Professor Mazerolle, along with her colleague Dr Sarah Bennett, has developed a standard “script” for officers on COVID compliance duty to use, with the basic framework being used in Queensland and Victoria, as well as in parts of New Zealand.

She said Australians in general had a fairly high trust in authorities compared with similar nations, and therefore the compliance rates across the country had been high.

How successful authorities had been in convincing people to comply with laws varied from state to state, she said.

“Although you have to wonder, if someone is hiding in the trunk of a car, they clearly understand what the laws are, they’ve just made a decision that it’s worth their while to try to get around them,” she said, in reference to an incident on the Queensland-NSW border recently.

Strange times, stranger behaviour

University of Southern Queensland lecturer in justice studies Suzanne Reich said a lot of what she was seeing in people breaching laws was fear.

“In a case when there’s a crisis at hand, it incites fear in people, and the way people respond to fear is different,” she said.

“Some would comply and trust authorities to protect them, and other people for a variety of reasons will not comply.”

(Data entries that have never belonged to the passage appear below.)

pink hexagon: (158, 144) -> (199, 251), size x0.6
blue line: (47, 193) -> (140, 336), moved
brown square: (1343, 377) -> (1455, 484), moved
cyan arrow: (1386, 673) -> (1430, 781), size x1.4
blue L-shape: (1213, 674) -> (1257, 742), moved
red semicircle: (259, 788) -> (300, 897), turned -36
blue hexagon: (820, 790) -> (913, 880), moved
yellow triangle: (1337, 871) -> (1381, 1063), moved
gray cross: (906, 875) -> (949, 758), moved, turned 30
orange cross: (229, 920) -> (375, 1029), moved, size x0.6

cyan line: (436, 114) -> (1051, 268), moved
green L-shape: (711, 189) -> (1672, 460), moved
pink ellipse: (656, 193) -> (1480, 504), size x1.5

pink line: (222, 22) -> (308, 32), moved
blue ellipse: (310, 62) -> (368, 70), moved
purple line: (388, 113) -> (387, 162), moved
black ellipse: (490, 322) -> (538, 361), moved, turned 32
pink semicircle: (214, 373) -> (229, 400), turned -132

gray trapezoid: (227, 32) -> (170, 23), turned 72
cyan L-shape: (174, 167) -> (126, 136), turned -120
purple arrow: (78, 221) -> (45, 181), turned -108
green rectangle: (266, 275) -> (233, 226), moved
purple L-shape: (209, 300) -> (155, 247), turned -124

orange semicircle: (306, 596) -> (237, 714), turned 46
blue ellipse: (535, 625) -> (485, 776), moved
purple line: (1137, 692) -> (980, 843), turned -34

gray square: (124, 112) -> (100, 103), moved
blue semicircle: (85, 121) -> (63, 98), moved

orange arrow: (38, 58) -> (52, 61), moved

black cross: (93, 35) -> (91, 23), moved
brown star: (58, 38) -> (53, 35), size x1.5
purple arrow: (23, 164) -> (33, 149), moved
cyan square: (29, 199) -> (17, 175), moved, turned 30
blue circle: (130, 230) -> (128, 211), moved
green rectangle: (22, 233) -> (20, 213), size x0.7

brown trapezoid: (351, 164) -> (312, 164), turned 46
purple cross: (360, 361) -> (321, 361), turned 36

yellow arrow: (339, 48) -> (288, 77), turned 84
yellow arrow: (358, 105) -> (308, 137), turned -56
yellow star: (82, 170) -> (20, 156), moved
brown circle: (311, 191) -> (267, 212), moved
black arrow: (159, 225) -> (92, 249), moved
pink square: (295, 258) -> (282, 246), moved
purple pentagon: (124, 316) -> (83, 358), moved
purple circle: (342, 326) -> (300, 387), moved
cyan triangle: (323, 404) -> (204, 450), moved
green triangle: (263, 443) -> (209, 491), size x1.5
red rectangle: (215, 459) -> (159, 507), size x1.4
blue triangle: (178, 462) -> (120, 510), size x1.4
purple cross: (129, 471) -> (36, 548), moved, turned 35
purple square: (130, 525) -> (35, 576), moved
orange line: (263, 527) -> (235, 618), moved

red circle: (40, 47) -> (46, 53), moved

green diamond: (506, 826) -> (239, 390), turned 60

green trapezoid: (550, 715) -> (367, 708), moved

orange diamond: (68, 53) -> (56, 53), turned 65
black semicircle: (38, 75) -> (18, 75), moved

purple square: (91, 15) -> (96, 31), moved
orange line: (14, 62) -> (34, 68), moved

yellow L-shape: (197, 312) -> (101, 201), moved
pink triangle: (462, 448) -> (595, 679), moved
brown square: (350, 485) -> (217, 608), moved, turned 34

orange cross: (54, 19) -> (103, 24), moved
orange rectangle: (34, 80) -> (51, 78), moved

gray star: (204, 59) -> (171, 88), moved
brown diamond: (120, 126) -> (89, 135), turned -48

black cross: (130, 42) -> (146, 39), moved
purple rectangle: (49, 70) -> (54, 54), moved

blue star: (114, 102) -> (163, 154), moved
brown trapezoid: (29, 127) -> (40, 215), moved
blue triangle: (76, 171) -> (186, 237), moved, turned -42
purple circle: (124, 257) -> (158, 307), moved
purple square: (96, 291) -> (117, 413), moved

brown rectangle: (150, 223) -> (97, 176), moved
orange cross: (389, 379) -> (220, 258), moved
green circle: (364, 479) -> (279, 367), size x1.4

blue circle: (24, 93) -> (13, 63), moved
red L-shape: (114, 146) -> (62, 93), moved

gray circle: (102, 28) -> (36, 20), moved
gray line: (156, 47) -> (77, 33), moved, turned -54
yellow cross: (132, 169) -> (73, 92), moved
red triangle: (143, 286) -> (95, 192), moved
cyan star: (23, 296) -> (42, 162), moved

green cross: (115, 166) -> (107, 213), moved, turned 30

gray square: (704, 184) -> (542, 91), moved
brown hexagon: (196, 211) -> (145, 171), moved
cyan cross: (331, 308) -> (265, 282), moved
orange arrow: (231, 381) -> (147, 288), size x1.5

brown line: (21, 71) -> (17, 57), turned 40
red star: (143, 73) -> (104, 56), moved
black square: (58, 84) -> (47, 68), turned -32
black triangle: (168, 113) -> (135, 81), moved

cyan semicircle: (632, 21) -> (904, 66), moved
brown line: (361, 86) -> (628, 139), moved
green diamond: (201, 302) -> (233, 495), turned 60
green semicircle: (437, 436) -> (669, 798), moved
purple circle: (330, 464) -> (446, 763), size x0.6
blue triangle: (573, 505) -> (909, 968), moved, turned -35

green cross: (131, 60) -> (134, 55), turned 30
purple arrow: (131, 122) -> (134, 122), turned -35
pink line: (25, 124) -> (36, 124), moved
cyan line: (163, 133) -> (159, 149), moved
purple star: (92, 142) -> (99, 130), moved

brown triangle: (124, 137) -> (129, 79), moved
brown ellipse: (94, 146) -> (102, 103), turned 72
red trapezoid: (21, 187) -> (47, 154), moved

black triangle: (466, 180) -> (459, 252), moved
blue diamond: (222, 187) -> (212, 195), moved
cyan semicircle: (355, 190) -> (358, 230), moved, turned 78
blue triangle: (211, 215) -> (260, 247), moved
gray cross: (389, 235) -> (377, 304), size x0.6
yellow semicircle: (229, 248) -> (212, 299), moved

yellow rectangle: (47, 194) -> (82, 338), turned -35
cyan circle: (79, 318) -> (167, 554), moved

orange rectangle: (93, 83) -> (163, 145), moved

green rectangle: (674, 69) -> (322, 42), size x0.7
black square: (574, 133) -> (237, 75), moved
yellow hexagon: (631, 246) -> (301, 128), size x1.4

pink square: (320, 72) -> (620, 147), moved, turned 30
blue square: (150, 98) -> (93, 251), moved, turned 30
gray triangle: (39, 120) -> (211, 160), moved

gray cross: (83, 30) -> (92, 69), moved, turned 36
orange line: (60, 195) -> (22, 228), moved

Dr Reich said she believed authorities had done a good job in getting the messages out about what people needed to do to stay safe.

But people were reacting to an unprecedented situation, she said, which meant the way they behaved might not be normal.

“People will do strange things in strange times where there is that fear of the unknown and they perhaps want to insulate themselves from that,” Dr Reich said.

“The situation is not isolated to one part of the world, everyone is suffering from this, and we just have nothing to deal with that. We can look at something like the Spanish flu 100 years ago but none of us experienced that personally. Everyone’s just walking through this, hoping it will be OK.”